My son provides me with nearly all of my joyful events. He doesn't even have to make an effort, because his existence is really all it takes. There are some highlights, though, that I think about when I'm having a really bad day.

I love his laugh. That sweet, infectious laugh that's often accompanied by a high-pitched squeal. It's so pure and happy. Watching him laugh is even better, because he's got these great dimples and his eyes sparkle. I fall in love with him all over again.

One of my favorite joys happened just this past weekend. We were putting him to bed, and we've been trying hard to get him to tell us goodnight. Sometimes he'll do it, and sometimes he just refuses. Saturday night, he looked up at us as he snuggled under the covers and said, "Goodnight, Mommy. Goodnight, Daddy. I love you." My heart melted. You never want to admit it to your kids, but it's times like these that they could ask for the moon and you wouldn't say no for anything. His speech was delayed due to his heart surgery and frequent ear infections that prevented him from hearing speech normally. It's slow progress, but we work with him, and he's doing better every day. I keep hearing him say those words, and it's better than chocolate. Now, anybody that knows me knows this is monumental. Because I would have sworn that such a thing wasn't possible. My husband has certainly never achieved this status, bless his heart!

The other great joy that Brock gives me is when I come in the door from work. Now, everybody talks about that unconditional love a dog gives you. How they can meet you at the door with tail wagging and just be so happy to see you, even if you only left 5 minutes ago. Well, that doesn't hold a candle to what I get from him. It doesn't matter what he's doing or holding, when he sees me, it's dropped and forgotten. He goes into a full-on run, exclaiming, "Mommy! Mommy!" over and over again until he actually reaches me. At that point, he throws himself against me and holds on for dear life. If I pick him up, he squeezes me and kisses me. I swear, heaven must feel something like this. The only thing better than that is that it happens again the very next time I walk in.

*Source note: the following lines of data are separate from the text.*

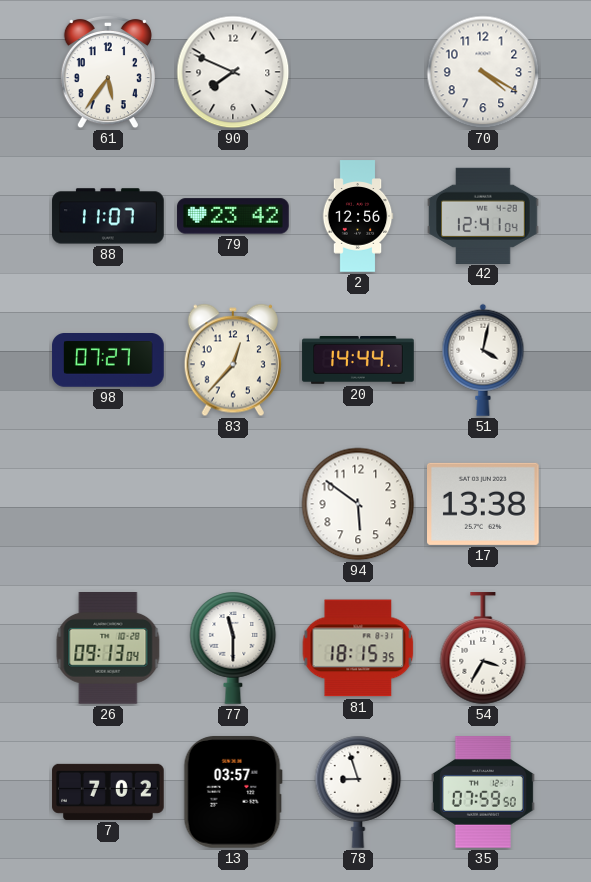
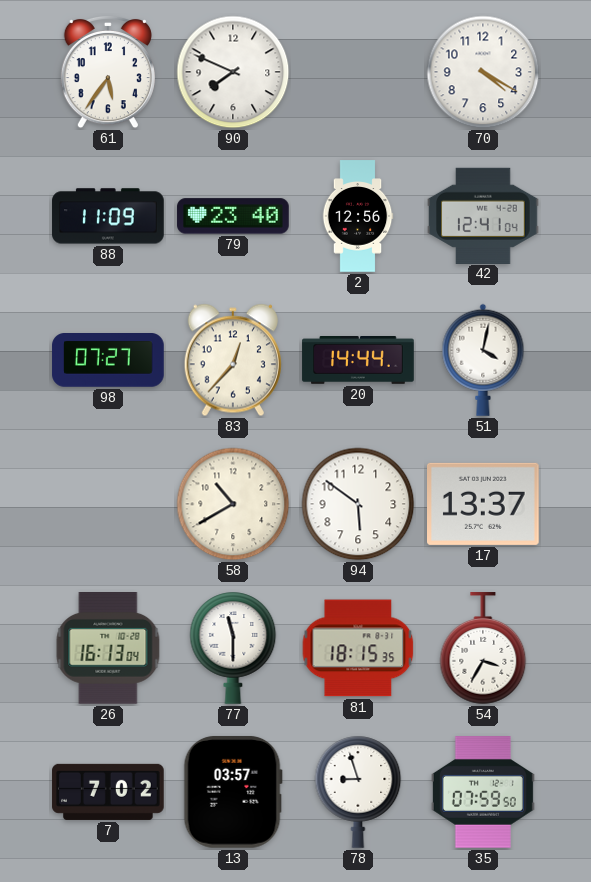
88: 11:07 -> 11:09
79: 23:42 -> 23:40
58: none -> 10:40
17: 13:38 -> 13:37
26: 09:13 -> 16:13
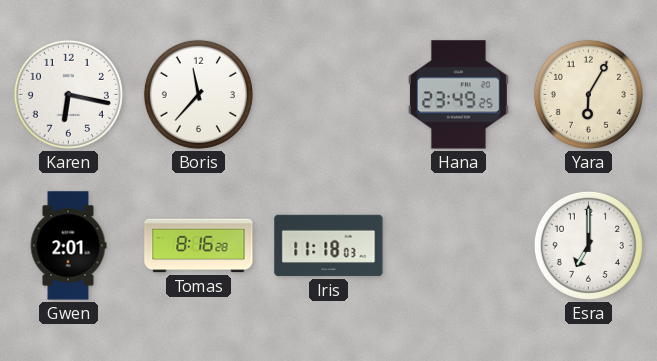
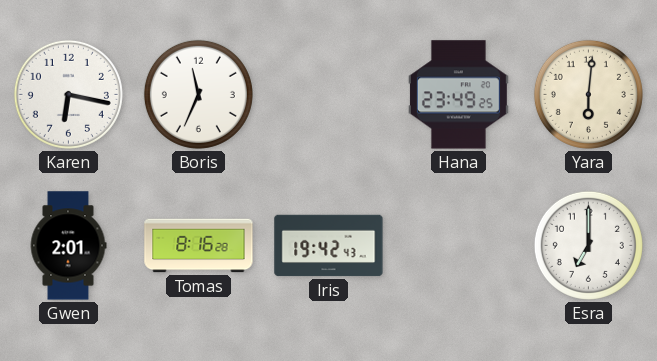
Boris: 11:37 -> 11:34
Yara: 6:05 -> 6:01
Iris: 11:18 -> 19:42
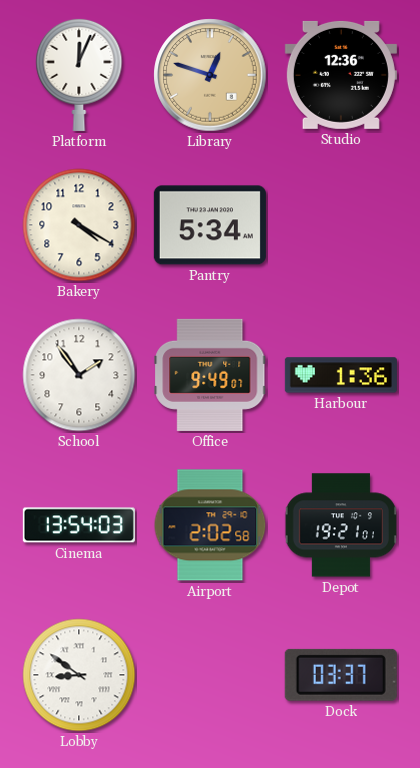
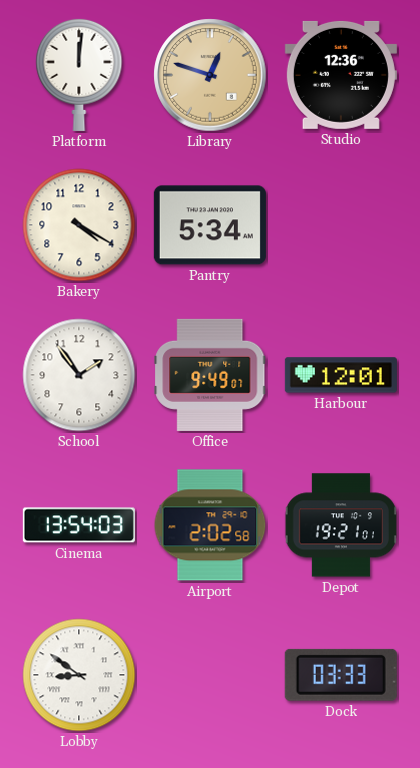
Platform: 12:04 -> 12:01
Harbour: 1:36 -> 12:01
Dock: 03:37 -> 03:33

I also love it when he takes my hand. He will do this when he wants me to come play with him, or when he wants me to go into another room. The feel of his hand in mine is just the best.

I've done something from the time he was born. I like to stroke his cheek. At first, it was with just one finger, but now he's big enough that I can use my hand. The coolest part about it...he does it back to me. Just the same way. He looks into my eyes and is just so gentle. I think to myself that he clearly feels the same way I do about this gesture. He gives back all the love that I give him every time I do it.

I guess you can tell that I really love my son. It's impossible to describe it to anyone that doesn't have children. It's like when the Grinch's heart grew. Mine just expanded the day I found out I was going to have him, and it hasn't stopped growing since. I love him unconditionally and completely. And everyone keeps telling me to remember these moments when he is a teenager. Which is one of the reasons that I'm writing it now. Because I don't ever want to forget this kind of joy.